In his entire life as a mortal,
Tarsus Cole never imagined he’d look upon this city from a height so far away. Back then, he was mesmerized by the enormity
of it. Not only was the city large, but
it housed so many different people from so many different places; yet here is
where they chose to call home.
Now,
though, it looked small: like a child’s toy.
Tarsus thought of Malthus shaping it, building it…like a meticulous collector,
passionately constructing a model he was only ever going to lose interest in. He thought of Cecily, relentless in her
pursuit to save the city and her GodKing, only to die before she could succeed. He felt the weight of the responsibility he had
inherited, and awe spread over him as he considered it against the vow he had
just sworn to Malmira; a vow he had every intention of keeping.
He
lowered his gaze from the natural wonder before him, focusing instead on what
he held in his hands. He found the last
vestige of the handle, crossguard, and shattered blade that had been the
GodKing’s sword. Malthir, once a shining
beacon of its master’s power, now lay lifeless in his upturned palms: a shadow
remnant of a dead regime.
The
broken blade suddenly felt heavy. Tarsus
let his hands fall to resting, still clutching the fractured legacy he was
meant to rebuild.
“Forget this foolish pledge of
retribution,” a strange
voice echoed from inside his mind. As he
looked down, a ball of light flew from his chest. He followed it as it floated directly,
purposefully, to a spot a few paces
away. Then, the light took shape; a
familiar frame, depicting a woman that Tarsus once knew. Her face formed before him, clear and strong
and aglow with purpose. “You must reforge the sword, and take your
rightful place as GodKing of this city,” the shade of Cecily Thorne
commanded.
“But that is no fun at all,”
another familiar voice
sounded. Another ball of light flew
forth from Tarsus’s chest, though more meandering and lackadaisical than the
first. After indulging in its own flight
for a few moments, casting spectral shapes in the air behind it until it found
its mark, it too took shape. A young man
with playful eyes looked back at him. “The power has cost you everything. You deserve justice,” the shade of
Finnian Pell denounced.
Tarsus
looked from one specter to the other, back and forth, considering these glowing
ghosts and their purpose for intervening.
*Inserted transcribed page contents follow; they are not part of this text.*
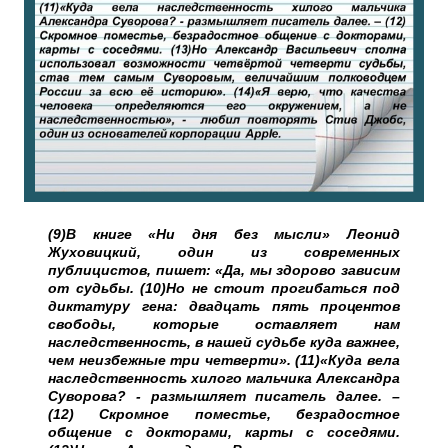
(9)В книге «Ни дня без мысли» Леонид
Жуховицкий, один из современных
публицистов, пишет: «Да, мы здорово зависим
от судьбы. (10)Но не стоит прогибаться под
диктатуру гена: двадцать пять процентов
свободы, которые оставляет нам
наследственность, в нашей судьбе куда важнее,
чем неизбежные три четверти». (11)«Куда вела
наследственность хилого мальчика Александра
Суворова? - размышляет писатель далее. –
(12) Скромное поместье, безрадостное
общение с докторами, карты с соседями.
He noticed the two of them only had eyes for him, not once looking in
the direction of one another. Yet they knew
of each other – of that, Tarsus Cole was absolutely certain. “Neither diminished life, nor exhaustive
death can silence the two of you,” Tarsus said out loud to them.
“I am the power,” Cecily proclaimed ethereally, “overflowing inside of you.”
“Well, I’m no great power,” Finnian admitted saucily. “Nothing
so grand about me. I’m just your…”
“I
know what you are,” Tarsus interrupted.
“Then you know how much you
need me,” Finnian jeered
as that all-too familiar, easy smile from Tarsus’s memory spread across the
phantom face.
“I
do,” Tarsus agreed, offering his own smile back.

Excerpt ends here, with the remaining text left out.